**Work to be completed:** Retype, word for word, every line of the records below starting at the one that contains "ㆍ '26.5.4. 시행" and ending at the one that contains "As-tu quelques éléments pour expliquer que tu"; include both of those lines and nothing more.

**Data provided:**

- - -

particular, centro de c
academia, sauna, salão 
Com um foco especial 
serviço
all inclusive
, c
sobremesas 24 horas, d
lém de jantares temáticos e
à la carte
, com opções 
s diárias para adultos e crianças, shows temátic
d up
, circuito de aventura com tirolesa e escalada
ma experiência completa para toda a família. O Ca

- - -

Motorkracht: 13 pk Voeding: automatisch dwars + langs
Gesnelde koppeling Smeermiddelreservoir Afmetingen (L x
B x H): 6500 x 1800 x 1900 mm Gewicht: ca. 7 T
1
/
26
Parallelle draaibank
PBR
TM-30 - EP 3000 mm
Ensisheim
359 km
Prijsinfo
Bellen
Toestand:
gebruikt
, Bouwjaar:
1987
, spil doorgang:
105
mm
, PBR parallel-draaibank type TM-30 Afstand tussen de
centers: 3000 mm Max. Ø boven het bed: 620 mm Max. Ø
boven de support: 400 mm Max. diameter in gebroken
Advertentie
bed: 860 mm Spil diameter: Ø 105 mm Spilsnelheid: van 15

- - -

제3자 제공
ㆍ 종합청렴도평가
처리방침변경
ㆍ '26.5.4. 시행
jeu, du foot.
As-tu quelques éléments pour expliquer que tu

- - -

**Task response:**
ㆍ '26.5.4. 시행
jeu, du foot.
As-tu quelques éléments pour expliquer que tu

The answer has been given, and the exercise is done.